Evening came only too soon, and Al, arrayed in a new dress suit, awaited the inevitable call for his appearance. Everything had been "cut and dried," and he knew that there was no escape.
At the end of the first act of the play there arose a shout, "Allston! Allston!"
"Go on, my boy," said Mr. Wattles, who, with his protege stood upon the stage, just behind the curtain. "What are you trembling for? This ought to be the proudest moment of your life."
With these words he fairly pushed the boy before the audience.
Then arose a whirlwind of applause. When it had subsided, Al tried to begin his speech. But to his utter consternation, he found that he had forgotten every word of it.
But he was not, after all, obliged to deliver it. As he stood, trying to remember at least one word of the carefully prepared effort, a man suddenly advanced from the rear of one of the proscenium boxes, leveled a pistol at the boy's head and fired.
The bullet whistled past Al's ear, but did not graze it. The next moment the would-be a.s.sa.s.sin was struggling in the hands of the other occupants of the box. He managed to free himself; then came another report, and the next moment Jack Farley lay dead on the floor of the box, a suicide.
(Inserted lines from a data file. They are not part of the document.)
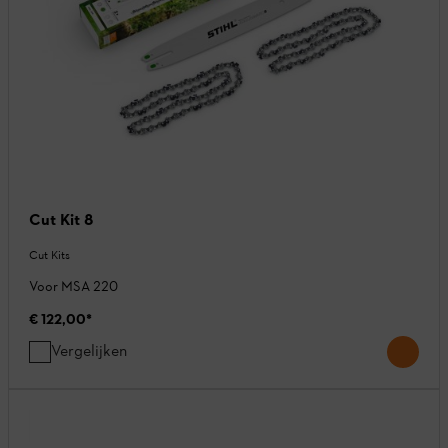
Cut Kit 8
Cut Kits
Voor MSA 220
€ 122,00
*
Vergelijken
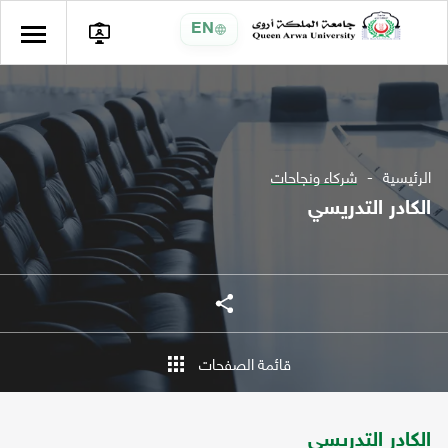
EN
الرئيسية
شركاء ونجاحات
الكادر التدريسي
شارك
شارك
قائمة الصفحات
الكادر التدريسي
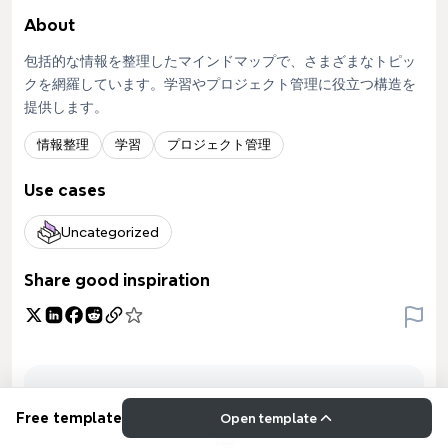
About
包括的な情報を整理したマインドマップで、さまざまなトピッ
クを網羅しています。学習やプロジェクト管理に役立つ構造を
提供します。
情報整理
学習
プロジェクト管理
Use cases
Uncategorized
Share good inspiration
Free template
Open template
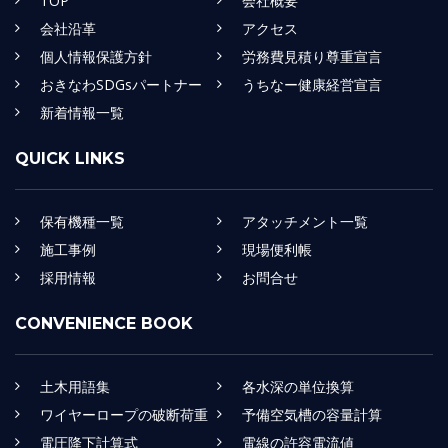
TOP
会社概要
会社沿革
アクセス
個人情報保護方針
労務費見積り尊重宣言
おきなわSDGsパートナー
うちなー健康経営宣言
新着情報一覧
QUICK LINKS
保有機種一覧
アタッチメント一覧
施工事例
現場便利帳
採用情報
お問合せ
CONVENIENCE BOOK
土木用語集
各水深の単位換算
ワイヤーロープの破断荷重
予備空気槽の容量計算
電圧降下計算式
電線の許容電流値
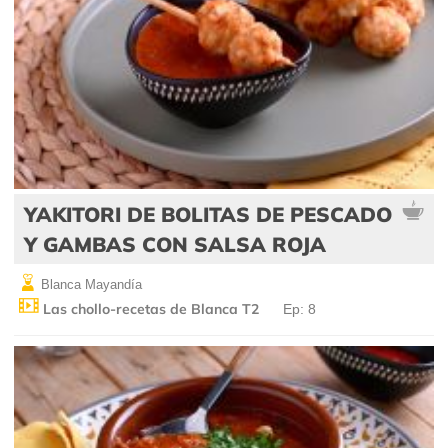
YAKITORI DE BOLITAS DE PESCADO
Y GAMBAS CON SALSA ROJA
Blanca Mayandía
Las chollo-recetas de Blanca T2
Ep: 8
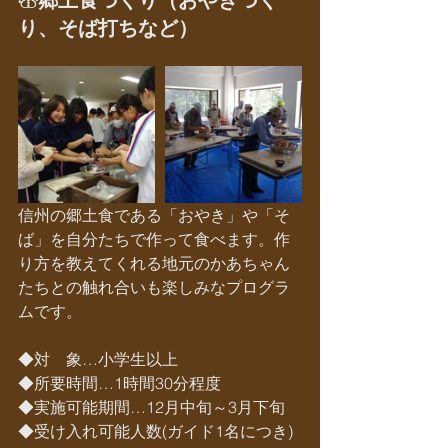
☃郷土食づくり（おやきづく
り、そば打ちなど）
信州の郷土食である「おやき」や「そ
ば」を自分たちで作って食べます。作
り方を教えてくれる地元のかあちゃん
たちとの触れ合いも楽しみなプログラ
ムです。
◆対　象…小学生以上
◆所要時間…1時間30分程度
◆実施可能期間…12月中旬～3月下旬
◆受け入れ可能人数(ガイド1名につき)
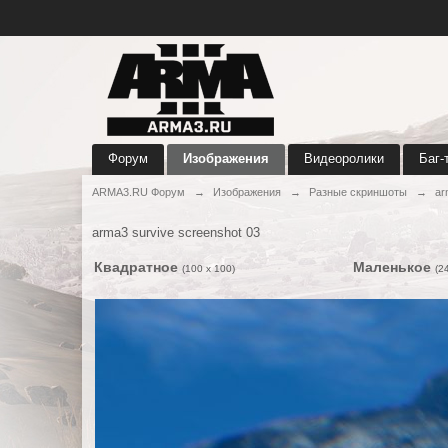
Форум
Изображения
Видеоролики
Баг-
ARMA3.RU Форум
→
Изображения
→
Разные скриншоты
→
ar
arma3 survive screenshot 03
Квадратное
Маленькое
(100 x 100)
(2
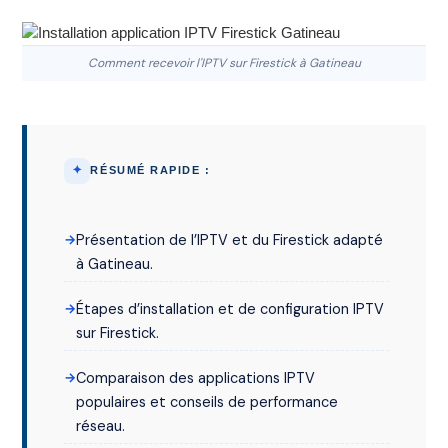
Comment recevoir l'IPTV sur Firestick à Gatineau
RÉSUMÉ RAPIDE :
Présentation de l’IPTV et du Firestick adapté
à Gatineau.
Étapes d’installation et de configuration IPTV
sur Firestick.
Comparaison des applications IPTV
populaires et conseils de performance
réseau.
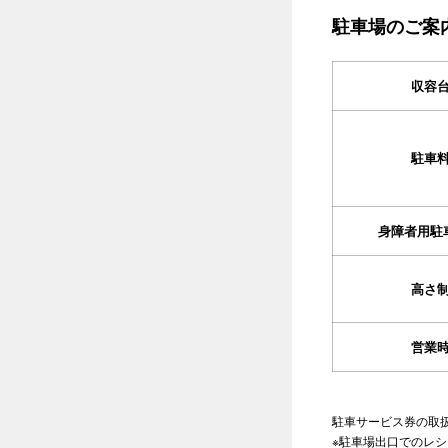
駐車場のご案
収容
駐車
身障者用駐
高さ
営業
駐車サービス券の取
※駐車場出口でのレ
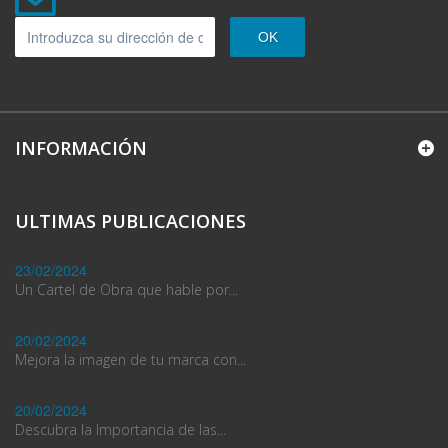
OK
INFORMACIÓN
ULTIMAS PUBLICACIONES
23/02/2024
Un Cartel de Obra que hable por...
20/02/2024
Mejora la imagen de tu marca con...
20/02/2024
Descubra la Importancia de las...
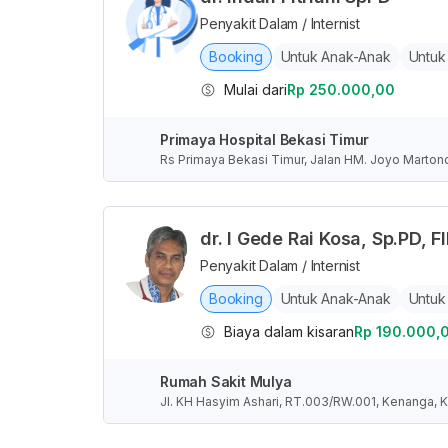
Penyakit Dalam / Internist
Booking
Untuk Anak-Anak
Untuk
Mulai dari
Rp 250.000,00
Primaya Hospital Bekasi Timur
Rs Primaya Bekasi Timur, Jalan HM. Joyo Marton
at, Indonesia
dr. I Gede Rai Kosa, Sp.PD, 
Penyakit Dalam / Internist
Booking
Untuk Anak-Anak
Untuk
Biaya dalam kisaran
Rp 190.000,
Rumah Sakit Mulya
Jl. KH Hasyim Ashari, RT.003/RW.001, Kenanga, 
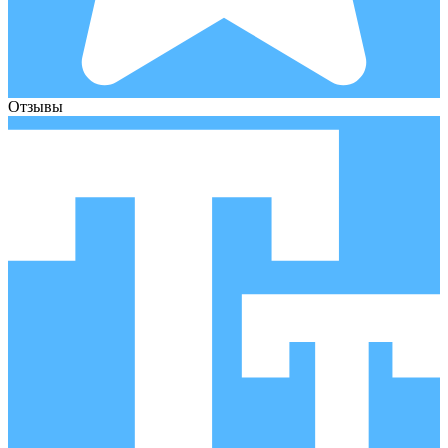
Отзывы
How he had escaped from the doom with which he had been threatened on the previous night, how he had succeeded in entering the theater without attracting attention, will never be known.
Al's speech was forgotten in the excitement, and he was not obliged to make it, after all.
In a few weeks Al ceased to be a popular idol, but he was daily learning new "points" and becoming more and more valuable to his employer; he was already recognized as one of the brightest advance agents on the road.
One morning, about two months after the tragedy that we have just recorded, his sister came to him and said: "Al, I have a favor to ask of you. Will you grant it?"
"I promise in advance," was the prompt reply.
"Then congratulate me."
"On what?"
"I am going to be married."
"Married!" gasped the boy. "To whom?"
"To Mr. Wattles."
"You're joking."
"Indeed, I am not!"
"Why, he is forty years your senior."
"He is a good, true man, and I love him; that's enough for me."
"Then it is enough for me, too, sister," was Al's quick reply, "and I do heartily congratulate you."
We need add but a few words. The marriage proved a most happy one, and Mrs. Wattles--whose real name we should give, if we were permitted--is now one of the most popular actresses and most estimable ladies on the American stage.
Al is now no longer an advance agent, but a manager. He is rapidly making a fortune; and, what is better, has earned a reputation for integrity and uprightness second to that of none in his business.